Back in the room, Thorolf signaled that he had suc­ceeded. He opened the door of the wardrobe and mo­tioned Yvette to enter. She was barely concealed therein when a knock announced the arrival of the squirrel-toothed potboy and the maid, lugging a large wooden tub. They set it down and eyed Thorolf curiously before departing for the water. They soon returned, each bear­ing two buckets. When these had been emptied into the tub, the potboy asked: "Be that enough, sir?"

Thorolf looked into the tub. "Nay; we need four buckets more."

When four additional buckets had been emptied, Thorolf said, "Methinks that will do."

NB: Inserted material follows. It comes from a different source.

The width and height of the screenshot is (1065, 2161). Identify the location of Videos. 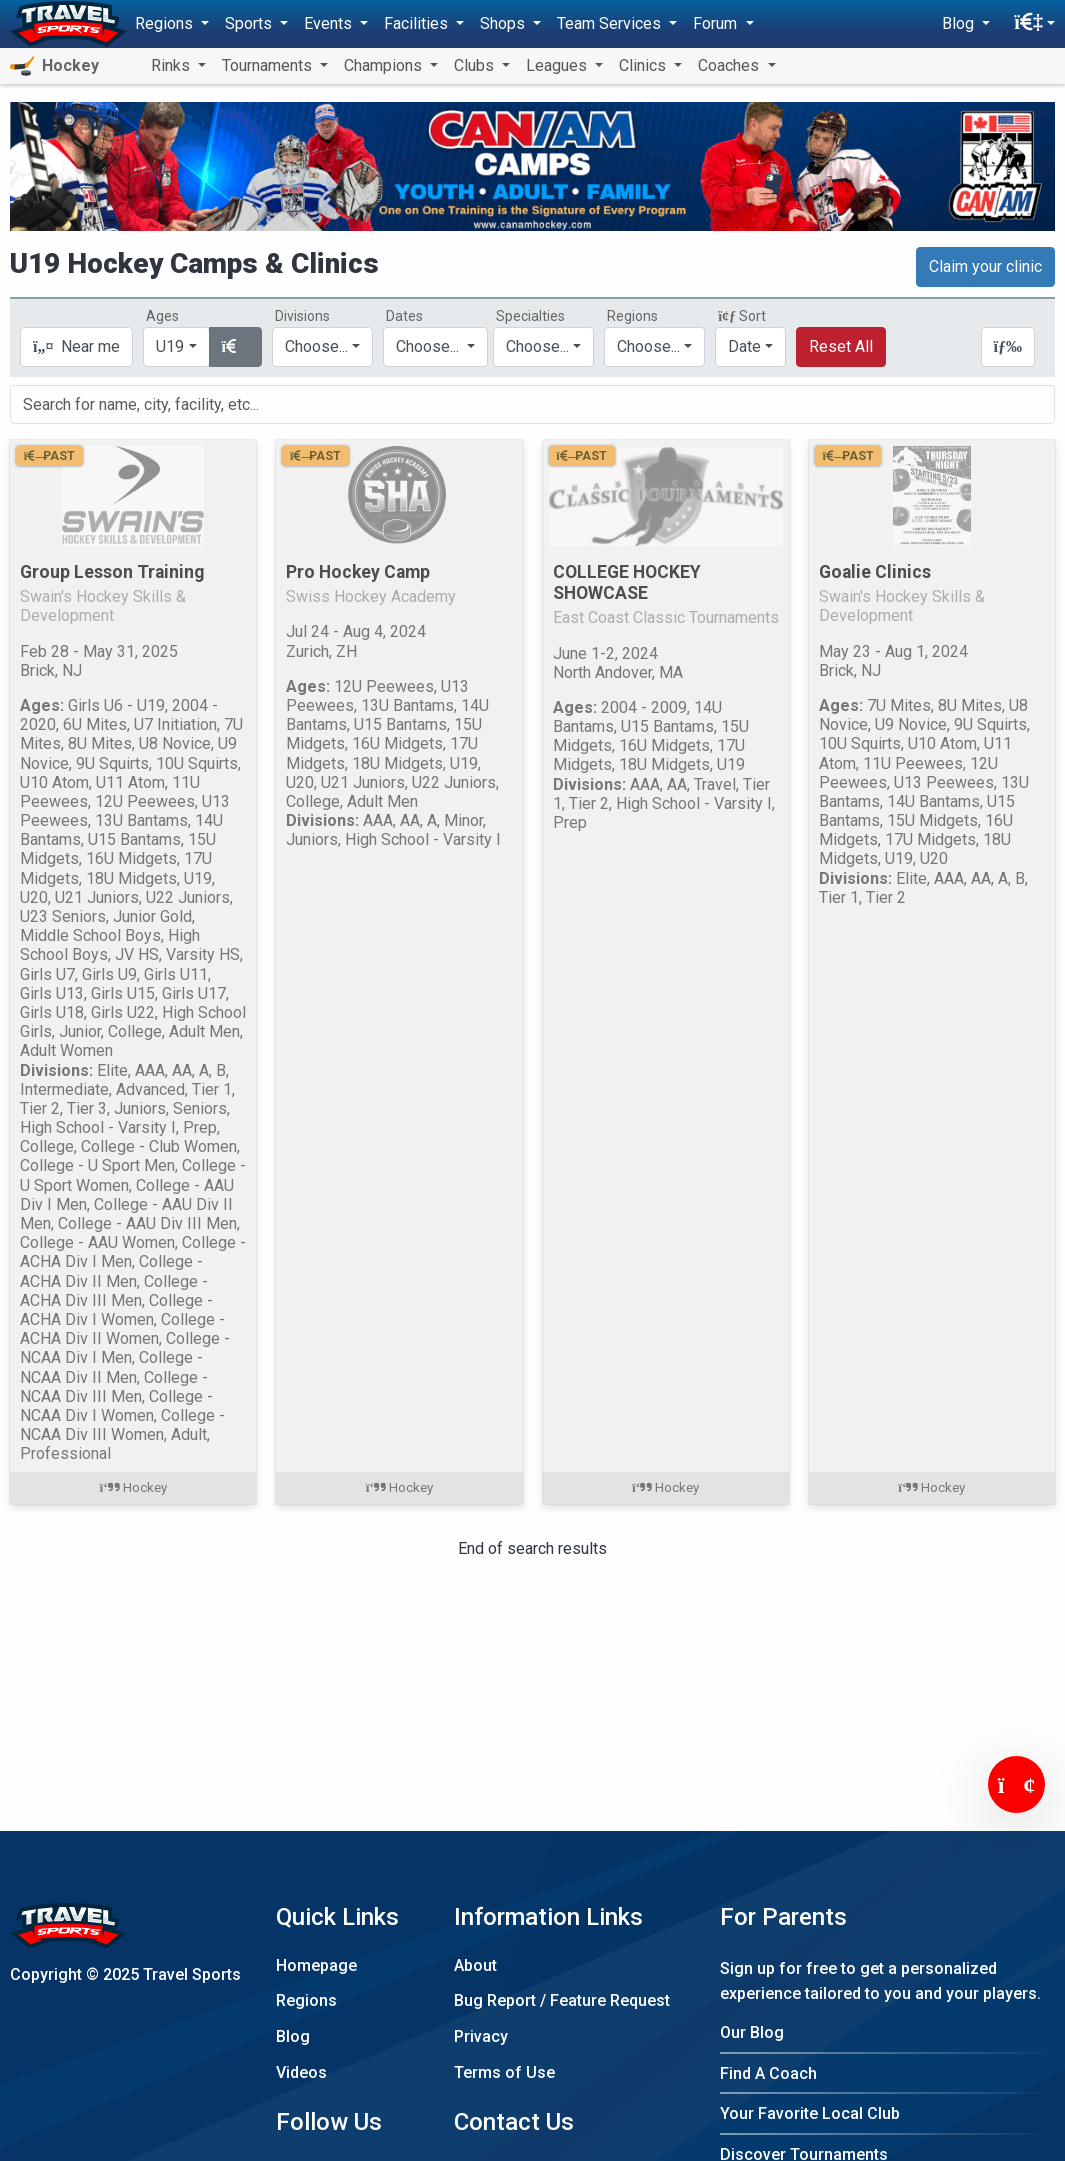 (301, 2072).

The maid went out, but the potboy hung around say­ing: "Will there be aught else, sir?" His youthful glance roamed the room. He must be puzzled, Thorolf thought, not to see Yvette. Either he is angling for a tip or hop­ing to glimpse a noble lady at her bath. "Well, sir, an ye think of aught else—"

The door of the wardrobe flew open, and Yvette slithered across the floor. The sound of life-giving wa­ter had plainly put upon her self-restraint more stress than it could withstand.

As the octopus whipped a tentacle over the edge of the tub, the potboy stared with bulging eyes. When Yvette slid bonelessly into the tub with a small splash, the potboy fled with piercing shrieks.

Thorolf closed the door and looked into the tub. Yvette lay flattened down on the bottom like a cluster of hiber­nating serpents, with the water covering all but her eyes.

The eyes that gazed up at Thorolf had slit pupils like those of a cat, but the slits were horizontal instead of vertical.

A tentacle snaked out of the tub. For an instant, Tho­rolf wondered if he would be seized and pulled in, though for what purpose he could only guess. He braced himself to resist, but the tentacle merely stroked and patted his chest, as if to show affection.

Footsteps sounded, and Thorolf heard Vasco's knock. He narrowly opened the door and slipped out, firmly holding the knob to cut off the view of the room.